The central question that emerged anew was what, exactly, is an art song? And do the Great American Songbook composes such as Porter, Gershwin, Arlen, etc. qualify? And what does this South African guy have to tell us?
German lied is generally defined as a marriage of distinguished melody and poetry. Yet some of Schubert’s early ballads are pretty cheap stuff – formulaic sagas with perhaps some Biblical names attached to it but the work of a still-in-formation musical mind trying out different sub-genres with the kind of youthful facility that can find inspiration in places where more evolved artists would draw a blank.
We listen to these pieces because of what insights they may offer to the later Schubert works, about which we can never know too much. But these early works don’t transcend their time and place on a musical or literary level – as do art songs, by definition. So do Schubert’s lesser moments allow the lyrical but less cultivated lyrics of the Great American Song Book to be on equal footing? I believe that the best of the great pop song writers belong in that company, but not for that reason.
Lyrics are an art unto themselves, something with visceral appeal that can sometimes be studied like poetry but don’t require it at all. Sometimes the definition of a good song lyric is something that doesn’t stand on its own, and wouldn’t want to if it could, the main purpose being to achieve a mutually beneficial, highly synergistic relationship with the music.
Consider the song that opened the concert: Telson’s “I’m Calling You” from Bagdad Cafe. It’s written with great musical economy with a Zen-like repetition (and subtle transformation) of a piano arpeggio that, by itself, wouldn’t be so significant were it not for the synergy with the words that create a narrative about goodbyes and beginnings, against a wistful landscape of the American southwest. The performance by mezzo-soprano Olivia Cosio also made a much better case for the song than Telson’s own performances, which are slow, introspective and not emotionally cogent. This is a back-handed compliment to the song (especially since Telson is a great songwriter): An art song is partly defined by its ability to transcend the personality of its author, or performer by whom the song is best known.
Much of the Great American Songbook comes from a time when the primary medium for pop songs was sheet music. Without mass media as we now know it, these songs often had no personality to transcend. And up until rock ‘n’ roll, songs were often covered by a variety of singers in a variety of ways from Doris Day to Nat King Cole, and thus had more than one shot at radio play or on sales charts. In rock ‘n’ roll, a song’s content was often defined by the performer’s charisma, and often in a medium that’s more driven by rhythm than melody.

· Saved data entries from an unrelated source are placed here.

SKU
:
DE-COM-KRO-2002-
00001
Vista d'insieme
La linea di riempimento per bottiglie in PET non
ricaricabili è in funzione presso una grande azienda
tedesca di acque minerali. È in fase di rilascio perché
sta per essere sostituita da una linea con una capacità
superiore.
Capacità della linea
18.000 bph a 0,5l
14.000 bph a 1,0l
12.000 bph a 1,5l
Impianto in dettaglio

That’s what “Back in the U.S.S.R.” was up against: It hails from later-period Beatles when the group had unlimited studio time and thus gave each song a meticulously crafted sound envelop that was strictly tailored to its content. However witty the lyrics are, they blithely satirize The Beach Boys, Chuck Berry and Soviet politics in ways that may not be transferable to the 21st century. I still enjoy hearing the original by the Beatles – it’s a brilliant assemblage of musical elements – but it was the one selection on the New York Festival of Song concert that didn’t pull its weight. The best efforts of soprano Elaine Daiber couldn’t transform her fundamentally lyrical voice into something that suits the driving rhythms that are at the core of the song. Blier’s best efforts at the keyboard didn’t make the rhythms speak. Sometimes you just need a rhythm section and a vernacular voice. The idea was definitely worth a try, since the song has a slight but sexy narrative – the relief of homecoming – though that narrative isn’t strong enough to accommodate the bold re-imagining of last year’s rendition of “Lola.”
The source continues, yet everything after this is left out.